Every line of the listing must be repeated exactly.

**DATA:**
■ ■ ■ ■ ■
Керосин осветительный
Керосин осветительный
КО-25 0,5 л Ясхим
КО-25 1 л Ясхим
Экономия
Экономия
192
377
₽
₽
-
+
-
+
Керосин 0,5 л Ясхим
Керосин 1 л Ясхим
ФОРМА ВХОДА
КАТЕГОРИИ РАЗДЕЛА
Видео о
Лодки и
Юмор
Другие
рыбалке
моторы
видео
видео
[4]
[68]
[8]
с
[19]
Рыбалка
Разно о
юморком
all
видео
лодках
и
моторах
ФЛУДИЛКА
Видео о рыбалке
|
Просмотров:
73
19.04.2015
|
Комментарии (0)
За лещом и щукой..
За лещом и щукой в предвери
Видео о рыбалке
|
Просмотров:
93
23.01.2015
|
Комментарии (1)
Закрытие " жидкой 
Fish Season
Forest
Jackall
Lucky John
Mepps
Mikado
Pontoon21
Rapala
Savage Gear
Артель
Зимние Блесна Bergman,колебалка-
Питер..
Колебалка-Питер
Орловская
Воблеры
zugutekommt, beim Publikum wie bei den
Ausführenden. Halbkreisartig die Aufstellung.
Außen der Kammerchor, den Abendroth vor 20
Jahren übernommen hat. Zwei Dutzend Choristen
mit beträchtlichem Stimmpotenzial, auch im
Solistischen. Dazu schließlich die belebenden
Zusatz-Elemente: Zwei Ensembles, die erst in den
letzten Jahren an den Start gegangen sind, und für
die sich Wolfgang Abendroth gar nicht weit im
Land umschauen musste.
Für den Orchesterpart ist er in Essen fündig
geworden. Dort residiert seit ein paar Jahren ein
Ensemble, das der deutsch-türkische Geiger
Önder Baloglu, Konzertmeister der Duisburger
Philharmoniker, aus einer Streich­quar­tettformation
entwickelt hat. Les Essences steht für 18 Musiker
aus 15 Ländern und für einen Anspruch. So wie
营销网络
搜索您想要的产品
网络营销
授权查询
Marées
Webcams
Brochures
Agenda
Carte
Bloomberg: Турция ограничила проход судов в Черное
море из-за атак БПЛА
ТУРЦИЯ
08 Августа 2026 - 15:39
■ ■ ■ ■ ■
**WRITTEN RESPONSE:**
Керосин осветительный
Керосин осветительный
КО-25 0,5 л Ясхим
КО-25 1 л Ясхим
Экономия
Экономия
192
377
₽
₽
-
+
-
+
Керосин 0,5 л Ясхим
Керосин 1 л Ясхим
ФОРМА ВХОДА
КАТЕГОРИИ РАЗДЕЛА
Видео о
Лодки и
Юмор
Другие
рыбалке
моторы
видео
видео
[4]
[68]
[8]
с
[19]
Рыбалка
Разно о
юморком
all
видео
лодках
и
моторах
ФЛУДИЛКА
Видео о рыбалке
|
Просмотров:
73
19.04.2015
|
Комментарии (0)
За лещом и щукой..
За лещом и щукой в предвери
Видео о рыбалке
|
Просмотров:
93
23.01.2015
|
Комментарии (1)
Закрытие " жидкой 
Fish Season
Forest
Jackall
Lucky John
Mepps
Mikado
Pontoon21
Rapala
Savage Gear
Артель
Зимние Блесна Bergman,колебалка-
Питер..
Колебалка-Питер
Орловская
Воблеры
zugutekommt, beim Publikum wie bei den
Ausführenden. Halbkreisartig die Aufstellung.
Außen der Kammerchor, den Abendroth vor 20
Jahren übernommen hat. Zwei Dutzend Choristen
mit beträchtlichem Stimmpotenzial, auch im
Solistischen. Dazu schließlich die belebenden
Zusatz-Elemente: Zwei Ensembles, die erst in den
letzten Jahren an den Start gegangen sind, und für
die sich Wolfgang Abendroth gar nicht weit im
Land umschauen musste.
Für den Orchesterpart ist er in Essen fündig
geworden. Dort residiert seit ein paar Jahren ein
Ensemble, das der deutsch-türkische Geiger
Önder Baloglu, Konzertmeister der Duisburger
Philharmoniker, aus einer Streich­quar­tettformation
entwickelt hat. Les Essences steht für 18 Musiker
aus 15 Ländern und für einen Anspruch. So wie
营销网络
搜索您想要的产品
网络营销
授权查询
Marées
Webcams
Brochures
Agenda
Carte
Bloomberg: Турция ограничила проход судов в Черное
море из-за атак БПЛА
ТУРЦИЯ
08 Августа 2026 - 15:39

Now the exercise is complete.